Adds the llvm.aarch64.sve.ldnf1 intrinsic, adding a new
flag to MachineMemOperand (MONonFaulting)

Diff Detail

Event Timeline

kmclaughlin created this revision.Dec 16 2019, 9:15 AM
Herald added a project: Restricted Project. · View Herald Transcript

I'm not sure it's legal to transform a non-faulting load to a load with a non-faulting flag? At least, we'd need to consider the implications of that very carefully. In particular, I'm concerned about the interaction with intrinsics that read/write FFR. I mean, you could specify that loads marked MONonFaulting actually write to the FFR register, but that seems confusing.

It seems simpler to preserve the intrinsic until isel, at least for now.

llvm/lib/CodeGen/SelectionDAG/SelectionDAG.cpp
4490

I'm not sure how this is related.

sdesmalen added inline comments.Dec 17 2019, 3:02 AM
llvm/lib/Target/AArch64/AArch64InstrInfo.td
329

This duplicates a lot of code, maybe it makes sense to combine this into a multiclass.
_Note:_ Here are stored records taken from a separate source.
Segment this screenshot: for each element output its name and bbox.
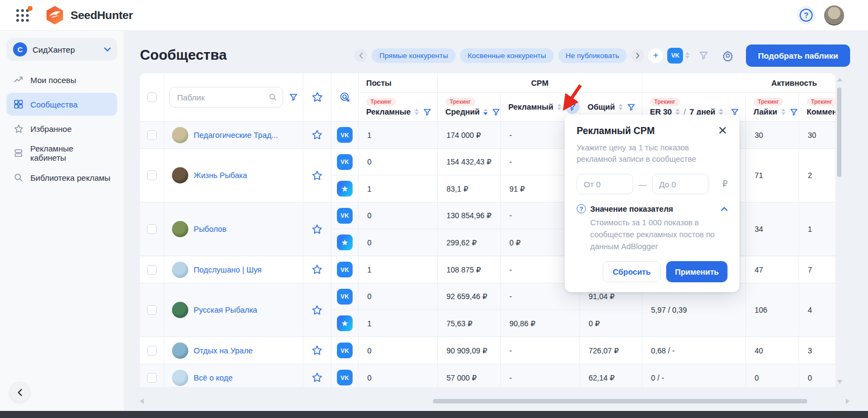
target-click-icon[interactable] xyxy=(339,91,351,103)
sidebar-item-label: Мои посевы xyxy=(30,75,76,85)
row-checkbox[interactable] xyxy=(147,130,157,140)
row-checkbox[interactable] xyxy=(147,305,157,315)
tracking-badge: Трекинг xyxy=(445,98,475,106)
vk-icon[interactable]: VK xyxy=(337,289,353,305)
sort-carets-icon[interactable] xyxy=(414,109,419,115)
user-avatar[interactable] xyxy=(824,5,844,26)
sidebar-collapse-button[interactable] xyxy=(10,382,30,402)
scroll-right-arrow[interactable] xyxy=(846,398,850,404)
favorite-star-icon[interactable] xyxy=(311,305,323,316)
likes-value: 40 xyxy=(745,337,799,364)
community-avatar xyxy=(172,302,188,318)
favorite-star-icon[interactable] xyxy=(311,372,323,383)
sort-carets-icon[interactable] xyxy=(483,109,488,115)
platform-cell: VK xyxy=(331,256,358,283)
row-checkbox[interactable] xyxy=(147,346,157,356)
search-icon xyxy=(269,93,277,102)
sort-carets-icon[interactable] xyxy=(618,104,623,110)
platform-cell: VK xyxy=(331,283,358,310)
favorite-star-icon[interactable] xyxy=(311,170,323,181)
ad-posts-filter-button[interactable] xyxy=(423,107,432,117)
tags-scroll-right-button[interactable] xyxy=(631,49,644,62)
community-link[interactable]: Русская Рыбалка xyxy=(194,306,257,314)
favorite-column-icon[interactable] xyxy=(311,91,323,103)
table-settings-button[interactable] xyxy=(721,49,734,62)
favorite-star-icon[interactable] xyxy=(311,224,323,235)
seedhunter-logo[interactable]: SeedHunter xyxy=(44,5,133,26)
favorite-star-icon[interactable] xyxy=(311,345,323,356)
vk-icon[interactable]: VK xyxy=(337,262,353,277)
sidebar-item-communities[interactable]: Сообщества xyxy=(7,93,117,116)
apply-button[interactable]: Применить xyxy=(666,261,727,282)
vk-icon[interactable]: VK xyxy=(337,127,353,143)
vk-icon[interactable]: VK xyxy=(337,154,353,170)
star-app-icon[interactable]: ★ xyxy=(337,315,353,331)
public-search-input[interactable] xyxy=(176,92,269,103)
ad-posts-value: 0 xyxy=(358,337,437,364)
star-app-icon[interactable]: ★ xyxy=(337,235,353,250)
platform-sort-control[interactable]: VK xyxy=(667,48,690,64)
column-label: Общий xyxy=(588,103,615,111)
community-link[interactable]: Педагогические Трад... xyxy=(194,131,278,140)
sidebar-item-ad-library[interactable]: Библиотека рекламы xyxy=(7,166,117,189)
avg-cpm-value: 92 659,46 ₽ xyxy=(437,283,500,310)
ad-cpm-filter-button-active[interactable] xyxy=(565,100,579,114)
scroll-left-arrow[interactable] xyxy=(140,398,144,404)
select-publics-button[interactable]: Подобрать паблики xyxy=(746,45,850,67)
tag-direct-competitors[interactable]: Прямые конкуренты xyxy=(372,48,456,63)
community-link[interactable]: Жизнь Рыбака xyxy=(194,171,247,180)
scroll-up-arrow[interactable] xyxy=(837,78,843,81)
toolbar-filter-button[interactable] xyxy=(697,49,710,62)
sort-carets-icon[interactable] xyxy=(781,109,786,115)
tag-do-not-publish[interactable]: Не публиковать xyxy=(558,48,627,63)
community-name-cell: Рыболов xyxy=(164,202,303,256)
sidebar-item-ad-cabinets[interactable]: Рекламные кабинеты xyxy=(7,142,117,164)
horizontal-scrollbar[interactable] xyxy=(140,398,852,404)
star-icon xyxy=(13,123,24,134)
vk-icon[interactable]: VK xyxy=(337,208,353,224)
sidebar-item-label: Избранное xyxy=(30,124,72,134)
column-label: Рекламные xyxy=(366,107,411,116)
row-checkbox[interactable] xyxy=(147,170,157,180)
cpm-from-input[interactable] xyxy=(577,174,633,194)
comments-value: 2 xyxy=(799,149,835,202)
vk-icon: VK xyxy=(667,48,683,64)
vk-icon[interactable]: VK xyxy=(337,370,353,385)
community-link[interactable]: Всё о коде xyxy=(194,373,233,382)
help-button[interactable]: ? xyxy=(797,6,815,24)
apps-menu-icon[interactable] xyxy=(16,8,30,22)
star-app-icon[interactable]: ★ xyxy=(337,181,353,197)
vertical-scrollbar[interactable] xyxy=(837,77,842,385)
tags-scroll-left-button[interactable] xyxy=(354,49,367,62)
account-switcher[interactable]: С СидХантер xyxy=(7,38,117,61)
sidebar-item-favorites[interactable]: Избранное xyxy=(7,117,117,140)
row-checkbox[interactable] xyxy=(147,265,157,275)
community-link[interactable]: Подслушано | Шуя xyxy=(194,265,261,274)
brand-name: SeedHunter xyxy=(71,9,133,22)
likes-filter-button[interactable] xyxy=(789,107,799,117)
vk-icon[interactable]: VK xyxy=(337,343,353,358)
vertical-scrollbar-thumb[interactable] xyxy=(837,87,841,177)
close-icon[interactable] xyxy=(718,125,727,136)
public-filter-button[interactable] xyxy=(289,92,298,102)
community-link[interactable]: Рыболов xyxy=(194,225,227,233)
total-cpm-filter-button[interactable] xyxy=(627,103,636,112)
sort-carets-icon[interactable] xyxy=(557,104,561,110)
select-all-checkbox[interactable] xyxy=(147,92,157,102)
cpm-to-input[interactable] xyxy=(652,174,709,194)
favorite-star-icon[interactable] xyxy=(311,129,323,141)
avg-cpm-filter-button[interactable] xyxy=(492,107,500,117)
tag-indirect-competitors[interactable]: Косвенные конкуренты xyxy=(460,48,554,63)
row-checkbox[interactable] xyxy=(147,224,157,234)
scroll-down-arrow[interactable] xyxy=(837,380,843,384)
public-search[interactable] xyxy=(169,87,283,107)
horizontal-scrollbar-thumb[interactable] xyxy=(433,399,807,403)
favorite-star-icon[interactable] xyxy=(311,264,323,275)
chevron-up-icon[interactable] xyxy=(721,207,727,211)
add-tag-button[interactable]: + xyxy=(648,48,663,63)
sidebar-item-my-seeds[interactable]: Мои посевы xyxy=(7,68,117,91)
avg-cpm-value: 90 909,09 ₽ xyxy=(437,337,500,364)
reset-button[interactable]: Сбросить xyxy=(603,261,661,282)
row-checkbox[interactable] xyxy=(147,373,157,383)
community-link[interactable]: Отдых на Урале xyxy=(194,346,253,355)
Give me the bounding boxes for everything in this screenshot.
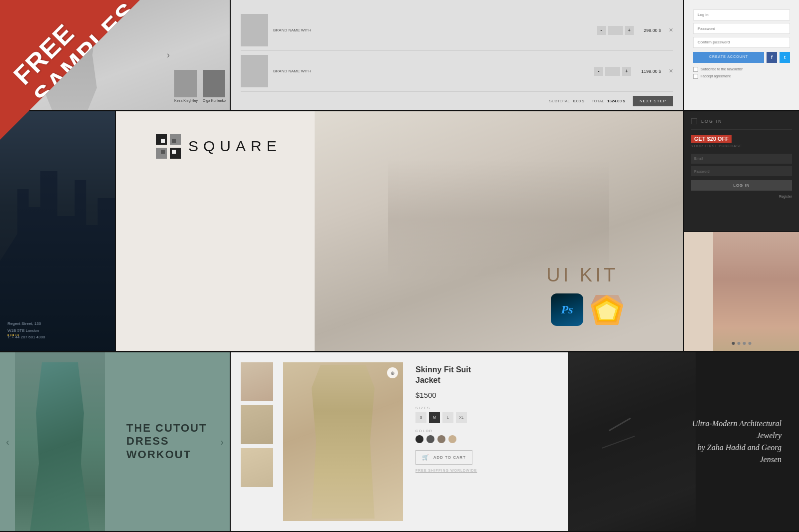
color-1[interactable]	[415, 435, 423, 443]
size-l[interactable]: L	[442, 412, 453, 423]
color-label: COLOR	[415, 429, 553, 433]
free-shipping-label: FREE SHIPPING WORLDWIDE	[415, 469, 553, 472]
password-field[interactable]	[693, 23, 790, 34]
product2-price: 1199.00 $	[641, 69, 661, 74]
add-to-cart-button[interactable]: 🛒 ADD TO CART	[415, 450, 472, 465]
product-main-image: ⊕	[283, 362, 403, 521]
location-info: Regent Street, 130 W1B 5TE London T: + 4…	[7, 320, 45, 341]
color-3[interactable]	[437, 435, 445, 443]
next-arrow[interactable]: ›	[220, 436, 224, 448]
confirm-password-field[interactable]	[693, 37, 790, 48]
bottom-right-panel: Ultra-Modern Architectural Jewelry by Za…	[569, 352, 799, 531]
twitter-button[interactable]: t	[780, 52, 790, 63]
sizes-label: SIZES	[415, 406, 553, 410]
product-details: Skinny Fit SuitJacket $1500 SIZES S M L …	[410, 362, 558, 521]
square-logo-icon	[156, 134, 181, 159]
thumb-1[interactable]	[241, 362, 273, 401]
model1-name: Keira Knightley	[174, 99, 198, 102]
brand-logo: SQUARE	[156, 134, 282, 159]
jewelry-title: Ultra-Modern Architectural Jewelry by Za…	[682, 418, 782, 466]
hero-panel: SQUARE UI KIT Ps	[116, 111, 683, 351]
ui-kit-label: UI KIT	[546, 265, 618, 286]
login-button[interactable]: LOG IN	[691, 180, 792, 191]
login-email-field[interactable]	[691, 154, 792, 164]
agreement-label: I accept agreement	[701, 74, 731, 78]
next-step-button[interactable]: NEXT STEP	[633, 96, 673, 106]
sketch-icon	[591, 293, 623, 326]
prev-arrow[interactable]: ‹	[6, 436, 9, 448]
newsletter-label: Subscribe to the newsletter	[701, 67, 743, 71]
bottom-left-panel: THE CUTOUT DRESS WORKOUT ‹ ›	[0, 352, 230, 531]
svg-rect-4	[161, 139, 165, 143]
bottom-center-panel: ⊕ Skinny Fit SuitJacket $1500 SIZES S M …	[231, 352, 568, 531]
register-link[interactable]: Register	[691, 195, 792, 198]
create-account-button[interactable]: CREATE ACCOUNT	[693, 52, 764, 63]
size-m[interactable]: M	[429, 412, 440, 423]
offer-subtitle: YOUR FIRST PURCHASE	[691, 144, 792, 148]
product-price: $1500	[415, 391, 553, 399]
cart-icon: 🛒	[422, 454, 429, 461]
product2-name: BRAND NAME WITH	[273, 69, 589, 73]
jewelry-text: Ultra-Modern Architectural Jewelry by Za…	[682, 418, 782, 466]
svg-rect-7	[172, 150, 176, 154]
facebook-button[interactable]: f	[767, 52, 777, 63]
thumb-3[interactable]	[241, 448, 273, 487]
subtotal: 0.00 $	[573, 99, 584, 103]
color-4[interactable]	[448, 435, 456, 443]
size-xl[interactable]: XL	[456, 412, 467, 423]
login-field[interactable]	[693, 9, 790, 20]
product1-name: BRAND NAME WITH	[273, 28, 592, 32]
app-icons-row: Ps	[551, 293, 623, 326]
total: 1624.00 $	[607, 99, 625, 103]
product1-price: 299.00 $	[644, 28, 661, 33]
svg-rect-6	[161, 150, 165, 154]
offer-text: GET $20 OFF	[691, 135, 732, 143]
cutout-title-1: THE CUTOUT	[126, 422, 230, 435]
product-title: Skinny Fit SuitJacket	[415, 365, 553, 386]
cutout-title-2: DRESS WORKOUT	[126, 435, 230, 462]
thumb-2[interactable]	[241, 405, 273, 444]
color-2[interactable]	[426, 435, 434, 443]
login-password-field[interactable]	[691, 166, 792, 176]
size-s[interactable]: S	[415, 412, 426, 423]
brand-name: SQUARE	[188, 138, 282, 155]
fashion-panel	[684, 232, 799, 351]
carousel-arrow-right[interactable]: ›	[167, 50, 170, 60]
top-right-panel: CREATE ACCOUNT f t Subscribe to the news…	[684, 0, 799, 110]
zoom-icon[interactable]: ⊕	[387, 367, 398, 378]
login-title: LOG IN	[701, 119, 723, 124]
svg-rect-5	[172, 139, 176, 143]
model2-name: Olga Kurlienko	[203, 99, 226, 102]
mid-left-panel: Regent Street, 130 W1B 5TE London T: + 4…	[0, 111, 115, 351]
mid-right-panel: LOG IN GET $20 OFF YOUR FIRST PURCHASE L…	[684, 111, 799, 351]
photoshop-icon: Ps	[551, 293, 583, 326]
top-center-panel: BRAND NAME WITH - + 299.00 $ ✕ BRAND NAM…	[231, 0, 683, 110]
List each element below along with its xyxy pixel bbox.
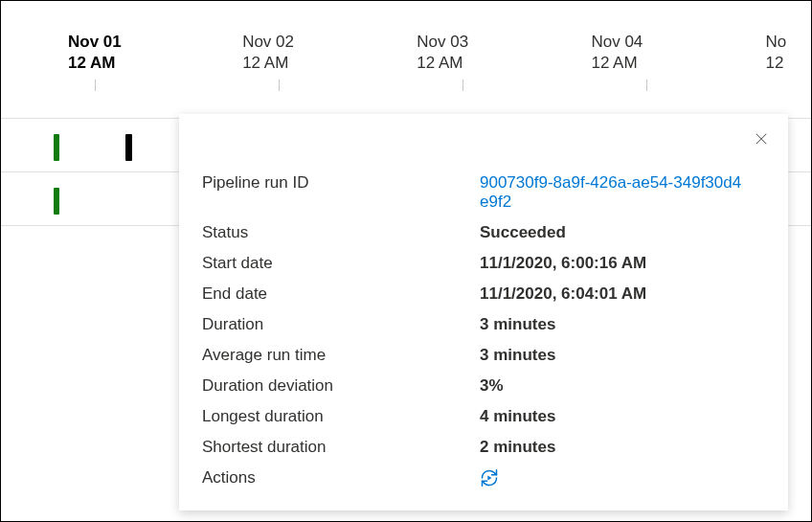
value-end: 11/1/2020, 6:04:01 AM xyxy=(480,284,646,304)
row-shortest: Shortest duration 2 minutes xyxy=(202,432,765,463)
date-time: 12 xyxy=(766,54,784,72)
tick-row xyxy=(1,79,811,118)
date-time: 12 AM xyxy=(68,54,115,72)
label-run-id: Pipeline run ID xyxy=(202,173,480,193)
date-day: Nov 04 xyxy=(591,33,643,51)
date-label: Nov 03 12 AM xyxy=(417,32,591,74)
value-duration: 3 minutes xyxy=(480,315,555,334)
row-end: End date 11/1/2020, 6:04:01 AM xyxy=(202,279,765,309)
close-button[interactable] xyxy=(750,127,773,150)
row-longest: Longest duration 4 minutes xyxy=(202,401,765,432)
label-start: Start date xyxy=(202,254,480,273)
row-run-id: Pipeline run ID 900730f9-8a9f-426a-ae54-… xyxy=(202,168,765,217)
date-day: Nov 01 xyxy=(68,33,122,51)
run-detail-panel: Pipeline run ID 900730f9-8a9f-426a-ae54-… xyxy=(179,114,788,511)
row-deviation: Duration deviation 3% xyxy=(202,371,765,401)
run-bar[interactable] xyxy=(54,188,59,215)
row-duration: Duration 3 minutes xyxy=(202,309,765,340)
run-bar-selected[interactable] xyxy=(125,134,132,161)
rerun-button[interactable] xyxy=(480,468,499,488)
row-actions: Actions xyxy=(202,463,765,493)
close-icon xyxy=(755,132,768,146)
date-day: No xyxy=(766,33,787,51)
label-longest: Longest duration xyxy=(202,407,480,426)
label-avg: Average run time xyxy=(202,346,480,365)
date-label: Nov 02 12 AM xyxy=(242,32,417,74)
link-run-id[interactable]: 900730f9-8a9f-426a-ae54-349f30d4e9f2 xyxy=(480,173,748,212)
tick-mark xyxy=(646,79,647,91)
date-label: Nov 01 12 AM xyxy=(68,32,242,74)
value-deviation: 3% xyxy=(480,376,504,396)
label-deviation: Duration deviation xyxy=(202,376,480,396)
timeline-header: Nov 01 12 AM Nov 02 12 AM Nov 03 12 AM N… xyxy=(1,1,811,74)
row-start: Start date 11/1/2020, 6:00:16 AM xyxy=(202,248,765,279)
tick-mark xyxy=(95,79,96,91)
date-time: 12 AM xyxy=(242,54,288,72)
label-actions: Actions xyxy=(202,468,480,488)
date-label: Nov 04 12 AM xyxy=(591,32,765,74)
date-time: 12 AM xyxy=(591,54,637,72)
tick-mark xyxy=(462,79,463,91)
tick-mark xyxy=(279,79,280,91)
row-status: Status Succeeded xyxy=(202,217,765,248)
value-longest: 4 minutes xyxy=(480,407,555,426)
row-avg: Average run time 3 minutes xyxy=(202,340,765,371)
label-shortest: Shortest duration xyxy=(202,438,480,457)
value-status: Succeeded xyxy=(480,223,566,242)
date-day: Nov 03 xyxy=(417,33,468,51)
value-start: 11/1/2020, 6:00:16 AM xyxy=(480,254,646,273)
date-label: No 12 xyxy=(766,32,811,74)
date-day: Nov 02 xyxy=(242,33,294,51)
date-time: 12 AM xyxy=(417,54,462,72)
svg-marker-2 xyxy=(487,476,491,481)
value-shortest: 2 minutes xyxy=(480,438,555,457)
label-status: Status xyxy=(202,223,480,242)
label-end: End date xyxy=(202,284,480,304)
label-duration: Duration xyxy=(202,315,480,334)
rerun-icon xyxy=(480,468,499,488)
run-bar[interactable] xyxy=(54,134,59,161)
value-avg: 3 minutes xyxy=(480,346,555,365)
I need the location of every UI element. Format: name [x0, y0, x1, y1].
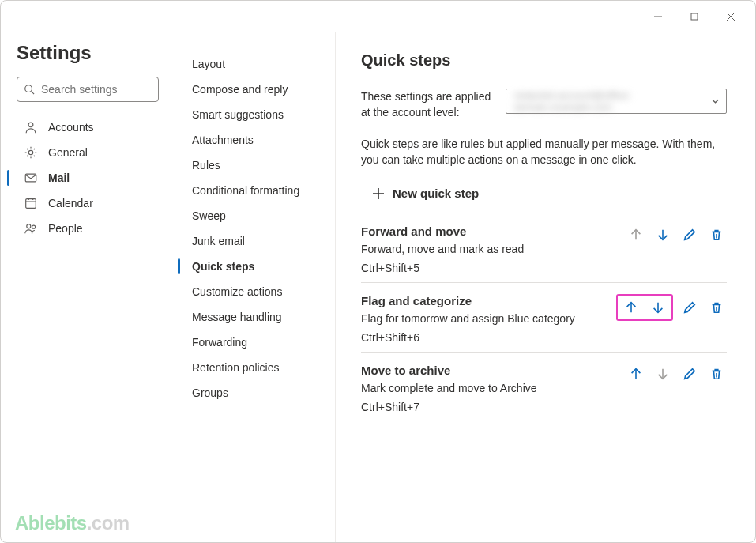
subnav-item-retention-policies[interactable]: Retention policies [184, 355, 325, 380]
svg-point-4 [25, 85, 32, 92]
quick-step-shortcut: Ctrl+Shift+6 [361, 331, 607, 344]
edit-button[interactable] [679, 224, 700, 245]
nav-item-label: Mail [48, 172, 70, 184]
move-down-button [653, 364, 673, 384]
search-settings-wrap [17, 77, 159, 102]
svg-rect-9 [26, 199, 36, 209]
settings-sidebar: Settings AccountsGeneralMailCalendarPeop… [1, 32, 171, 542]
watermark-suffix: .com [87, 512, 130, 534]
people-icon [23, 221, 39, 236]
quick-step-shortcut: Ctrl+Shift+7 [361, 401, 616, 413]
subnav-item-smart-suggestions[interactable]: Smart suggestions [184, 102, 325, 127]
nav-item-mail[interactable]: Mail [17, 165, 159, 190]
maximize-button[interactable] [676, 4, 713, 29]
plus-icon [372, 187, 385, 200]
subnav-item-attachments[interactable]: Attachments [184, 127, 325, 153]
mail-subnav: LayoutCompose and replySmart suggestions… [171, 32, 336, 542]
nav-item-label: Accounts [48, 121, 94, 134]
subnav-item-forwarding[interactable]: Forwarding [184, 330, 325, 355]
reorder-highlight [616, 294, 673, 321]
nav-item-label: People [48, 222, 83, 235]
edit-button[interactable] [679, 364, 700, 384]
delete-button[interactable] [706, 364, 727, 384]
move-down-button[interactable] [653, 224, 673, 245]
subnav-item-junk-email[interactable]: Junk email [184, 228, 325, 254]
svg-point-13 [27, 224, 31, 228]
person-icon [23, 119, 39, 135]
nav-item-general[interactable]: General [17, 140, 159, 165]
move-up-button [626, 224, 646, 245]
minimize-button[interactable] [640, 4, 676, 29]
chevron-down-icon [711, 96, 720, 106]
settings-nav-list: AccountsGeneralMailCalendarPeople [17, 115, 159, 241]
nav-item-calendar[interactable]: Calendar [17, 190, 159, 216]
svg-point-6 [28, 123, 33, 127]
watermark: Ablebits.com [15, 512, 130, 534]
quick-step-description: Mark complete and move to Archive [361, 382, 616, 394]
svg-point-7 [28, 150, 32, 154]
quick-step-shortcut: Ctrl+Shift+5 [361, 262, 616, 274]
applied-level-row: These settings are applied at the accoun… [361, 89, 727, 120]
quick-step-title: Forward and move [361, 224, 616, 238]
quick-step-title: Flag and categorize [361, 294, 607, 307]
move-down-button[interactable] [648, 297, 668, 318]
subnav-item-groups[interactable]: Groups [184, 380, 325, 405]
svg-point-14 [32, 225, 36, 228]
nav-item-label: General [48, 146, 88, 159]
subnav-item-conditional-formatting[interactable]: Conditional formatting [184, 178, 325, 203]
svg-line-5 [32, 92, 35, 95]
quick-step-item: Move to archiveMark complete and move to… [361, 352, 727, 421]
quick-step-description: Forward, move and mark as read [361, 243, 616, 255]
quick-step-item: Flag and categorizeFlag for tomorrow and… [361, 282, 727, 352]
subnav-item-customize-actions[interactable]: Customize actions [184, 279, 325, 304]
nav-item-accounts[interactable]: Accounts [17, 115, 159, 140]
search-icon [24, 84, 35, 95]
watermark-brand: Ablebits [15, 512, 87, 534]
quick-steps-list: Forward and moveForward, move and mark a… [361, 213, 727, 421]
svg-rect-8 [25, 174, 36, 182]
nav-item-label: Calendar [48, 197, 93, 209]
svg-rect-1 [691, 13, 698, 20]
quick-step-item: Forward and moveForward, move and mark a… [361, 213, 727, 282]
quick-steps-description: Quick steps are like rules but applied m… [361, 136, 727, 168]
mail-icon [23, 170, 39, 186]
new-quick-step-button[interactable]: New quick step [361, 182, 727, 205]
search-settings-input[interactable] [17, 77, 159, 102]
edit-button[interactable] [679, 297, 700, 318]
quick-step-title: Move to archive [361, 364, 616, 377]
move-up-button[interactable] [621, 297, 641, 318]
move-up-button[interactable] [626, 364, 646, 384]
delete-button[interactable] [706, 297, 727, 318]
gear-icon [23, 145, 39, 160]
new-quick-step-label: New quick step [393, 187, 479, 200]
quick-step-actions [616, 364, 727, 384]
mail-subnav-list: LayoutCompose and replySmart suggestions… [184, 51, 325, 405]
subnav-item-sweep[interactable]: Sweep [184, 203, 325, 228]
page-title: Quick steps [361, 51, 727, 70]
settings-title: Settings [17, 42, 159, 64]
quick-step-actions [616, 224, 727, 245]
subnav-item-rules[interactable]: Rules [184, 153, 325, 178]
close-button[interactable] [713, 4, 749, 29]
subnav-item-quick-steps[interactable]: Quick steps [184, 254, 325, 279]
delete-button[interactable] [706, 224, 727, 245]
titlebar [1, 1, 755, 32]
subnav-item-compose-and-reply[interactable]: Compose and reply [184, 77, 325, 102]
quick-step-description: Flag for tomorrow and assign Blue catego… [361, 312, 607, 325]
applied-level-label: These settings are applied at the accoun… [361, 89, 491, 120]
quick-step-actions [607, 294, 727, 321]
calendar-icon [23, 195, 39, 211]
nav-item-people[interactable]: People [17, 216, 159, 241]
account-dropdown-value: redacted.account@office-domain.example.c… [514, 89, 711, 113]
subnav-item-message-handling[interactable]: Message handling [184, 304, 325, 330]
account-dropdown[interactable]: redacted.account@office-domain.example.c… [506, 89, 727, 114]
quick-steps-panel: Quick steps These settings are applied a… [336, 32, 755, 542]
subnav-item-layout[interactable]: Layout [184, 51, 325, 77]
I'm thinking of something along the lines of:

multiclass load_store_fragments<code pred> {
  def : PatFrag<(ops node:$ptr, node:$pred, node:$def),
                (masked_ld node:$ptr, undef, node:$pred, node:$def),
                pred>;

  def _i8 : PatFrag<(ops ...),
                    ((cast<SDPatternOperator>(NAME) ...),
                    [{ return cast<MaskedLoadSDNode>(N)->getMemoryVT().getScalarType() == MVT::i8; }]>;
  def _i16 : PatFrag<(ops ...),
                    ((cast<SDPatternOperator>(NAME) ....),
                    [{ return cast<MaskedLoadSDNode>(N)->getMemoryVT().getScalarType() == MVT::i16; }]>;
  def _i32 : PatFrag<(ops ...),
                    ((cast<SDPatternOperator>(NAME) ....),
                    [{ return cast<MaskedLoadSDNode>(N)->getMemoryVT().getScalarType() == MVT::i32; }]>;
  def _i64 : PatFrag<(ops ...),
                    ((cast<SDPatternOperator>(NAME) ....),
                    [{ return cast<MaskedLoadSDNode>(N)->getMemoryVT().getScalarType() == MVT::i64; }]>;
}

defm non_temporal_load : load_store_fragments<[{
   return cast<MaskedLoadSDNode>(N)->getExtensionType() == ISD::NON_EXTLOAD &&
          cast<MaskedLoadSDNode>(N)->isUnindexed() &&
          cast<MaskedLoadSDNode>(N)->isNonTemporal() &&
          !cast<MaskedLoadSDNode>(N)->isNonFaulting();
}]>;

defm sext_non_temporal_load : load_store_fragments<[{
   return cast<MaskedLoadSDNode>(N)->getExtensionType() == ISD::SEXTLOAD &&
          cast<MaskedLoadSDNode>(N)->isUnindexed() &&
          cast<MaskedLoadSDNode>(N)->isNonTemporal() &&
          !cast<MaskedLoadSDNode>(N)->isNonFaulting();
}]>;

defm zext_non_faulting_load : load_store_fragments<[{
   return cast<MaskedLoadSDNode>(N)->getExtensionType() == ISD::ZEXTLOAD &&
          cast<MaskedLoadSDNode>(N)->isUnindexed() &&
          !cast<MaskedLoadSDNode>(N)->isNonTemporal() &&
          cast<MaskedLoadSDNode>(N)->isNonFaulting();
}]>;
338

nit: we should probably add _masked_ to the name (although I realise that I forgot to spot that on the non-temporal patch)

341

Shall we support any-extend as well? (thus making asext_non_faulting_load)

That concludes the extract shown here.